Microsoft has kicked off 2024 by disclosing fixes for 49 vulnerabilities in its January Patch Tuesday security updates. Impacting Windows, Office, Dynamics, Azure, and other products, this release addresses concerns rated as Critical for two flaws while giving an Important ranking to 47 bugs.

The two Critical flaws are a Windows Kerberos authentication bypass and a Windows Hyper-V remote code execution vulnerability. The Important fixes cover elevation of privilege, remote code execution, spoofing, denial of service, security feature bypass, and information disclosure vulnerabilities.

Among the highlights are remote code execution vulnerabilities in Office related to FBX 3D model files, SharePoint server, ODBC driver, and other components. There is also a critical Kerberos authentication bypass that could enable spoofing attacks.

Additional key fixes address privilege escalation in Windows Subsystem for Linux and the kernel, information disclosure in LSASS and TCP/IP, spoofing in Windows Themes and Nearby Sharing, denial of service in Microsoft Async, and security feature bypasses in .NET/Visual Studio and BitLocker.

In this monthly report, we have provided an analysis of severity ratings, exploitation vectors, and remediation advice to help prioritize patching. Whether you manage Windows clients and servers or cloud-based services, applying these latest critical and important updates helps secure environments as 2024 begins.

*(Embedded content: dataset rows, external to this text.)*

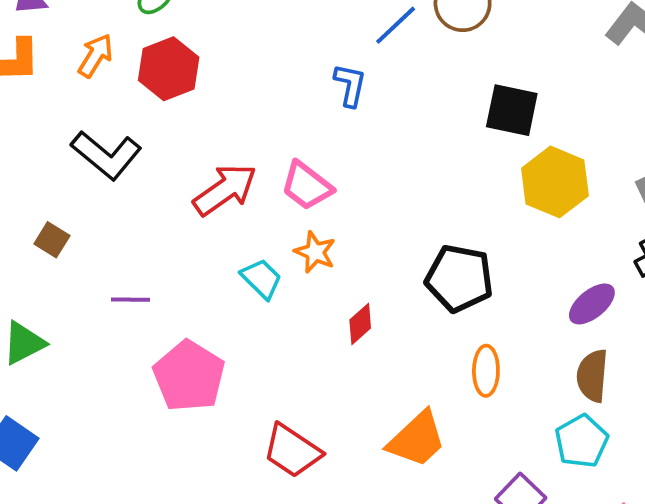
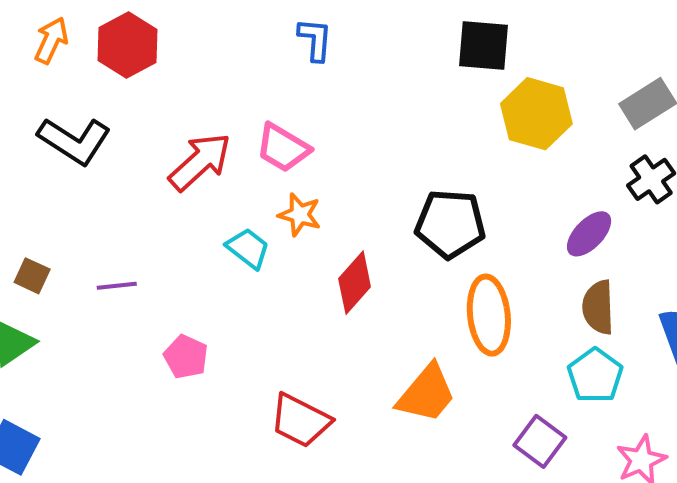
brown square: (52, 240) -> (32, 276), moved
red diamond: (360, 324) -> (355, 283), size x1.4
orange ellipse: (486, 371) -> (489, 315), size x1.5
pink pentagon: (189, 376) -> (186, 357), size x0.6

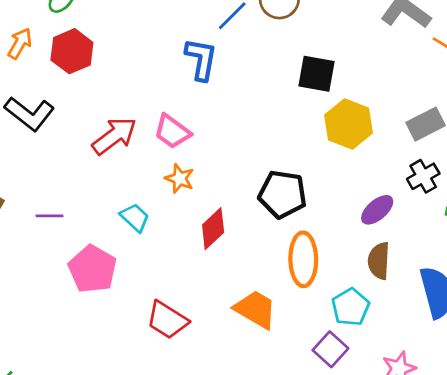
blue L-shape: (315, 40) -> (201, 59), size x1.4
cyan trapezoid: (248, 248) -> (135, 218), moved
pink pentagon: (186, 357) -> (93, 269), size x1.6
cyan pentagon: (595, 375) -> (351, 307), moved
orange trapezoid: (426, 394) -> (256, 309), turned -105

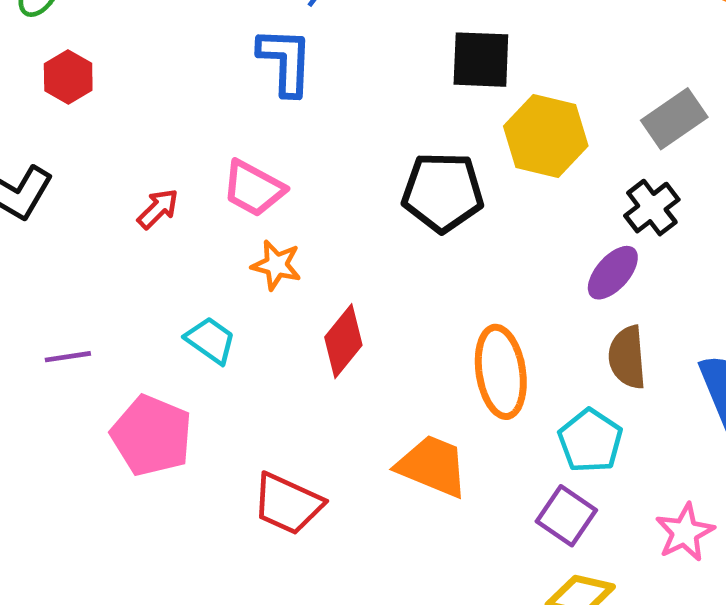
red hexagon: (72, 51) -> (68, 77), size x0.7
red arrow: (114, 136) -> (158, 209), size x0.6
black cross: (423, 176) -> (652, 208), moved
black pentagon: (282, 194) -> (443, 192), moved

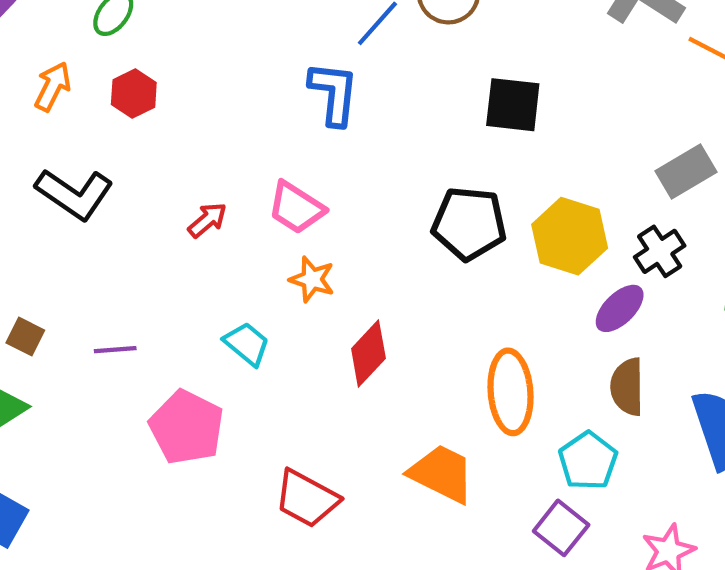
yellow hexagon: (546, 136) -> (570, 236), moved

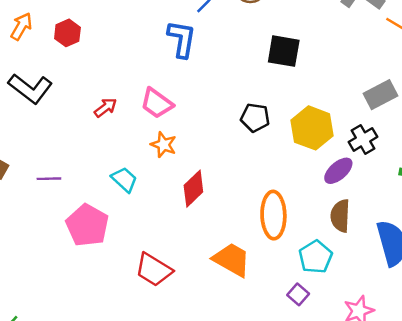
black pentagon: (469, 224) -> (255, 118), size x0.7
purple square: (561, 528) -> (298, 294), size x0.7

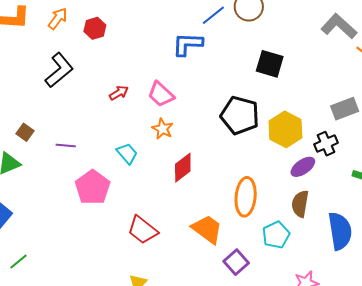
blue L-shape: (182, 39) -> (188, 44), turned -104
black L-shape: (30, 89) -> (59, 70), turned -84
black pentagon: (255, 118) -> (240, 115), size x1.6
purple square: (298, 294) -> (236, 262), moved, size x1.4

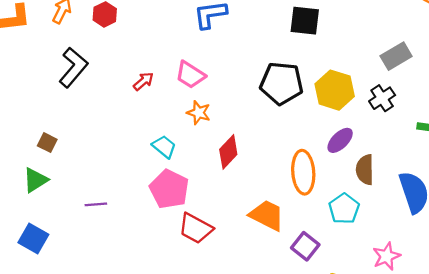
purple line: (66, 146) -> (96, 204), moved
purple ellipse: (303, 167) -> (340, 140), moved
pink pentagon: (93, 187) -> (169, 189), moved

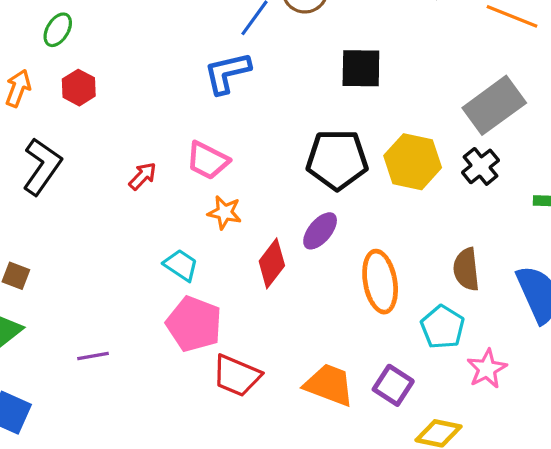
gray rectangle: (396, 56) -> (494, 105), size x1.4
purple ellipse: (340, 140) -> (320, 231), moved
orange trapezoid: (267, 215) -> (329, 385), moved
pink star: (386, 256) -> (487, 369), moved

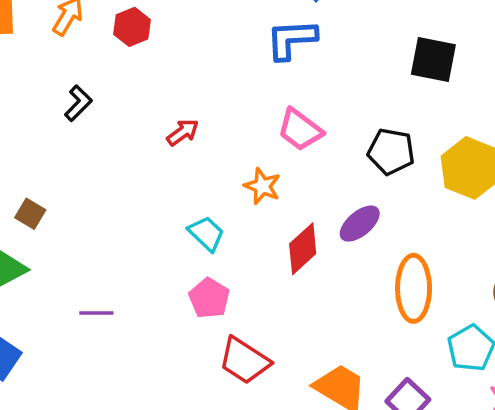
pink trapezoid: (208, 160) -> (300, 130), moved
black pentagon: (337, 160) -> (391, 152), size x0.7
black L-shape: (42, 166) -> (78, 103), size x0.6
pink pentagon: (194, 324) -> (209, 298), size x0.7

Key Highlights – Patch Tuesday January 2024

In January’s Patch Tuesday, Microsoft addressed 49 flaws, including two critical vulnerabilities: a Windows Kerberos authentication bypass and a Windows Hyper-V remote code execution. This update included patches across categories like elevation of privilege, remote code execution, spoofing, denial of service, security feature bypass, and information disclosure.

Key highlights are:

  1. Total Flaws and Critical Vulnerabilities: This update resolves 49 total bugs, with two critical flaws in Windows Kerberos and Hyper-V.
  2. Vulnerability Types: Ten elevation of privilege vulnerabilities lead the volume followed by 12 critical remote code executions. Information disclosure, spoofing, denial of service, and security feature bypass rank as other categories with numerous patches.
  3. Zero-Day Vulnerabilities: This is the second constitutive month Microsoft didn’t publish any Zero-Days.
  4. Critical-Rated Bugs: The Windows Kerberos authentication bypass and Hyper-V remote code execution flaws stand out as the two critical issues requiring prioritized patching.
  5. Non-Critical Notables: Other major issues include remote code executions in Office, SharePoint, ODBC driver, and other components. There are also privilege escalations in Windows Subsystem for Linux and the kernel, information disclosures in LSASS and TCP/IP, and spoofing bugs.
See also  How To Fix CVE-2022-31042(3)- High Severity Sensitive Information Discloser Vulnerabilities In Drupal

This January Patch Tuesday kicks off 2024 by addressing vulnerabilities across Microsoft’s ecosystem. Apply these updates to close vulnerabilities before threats exploit them.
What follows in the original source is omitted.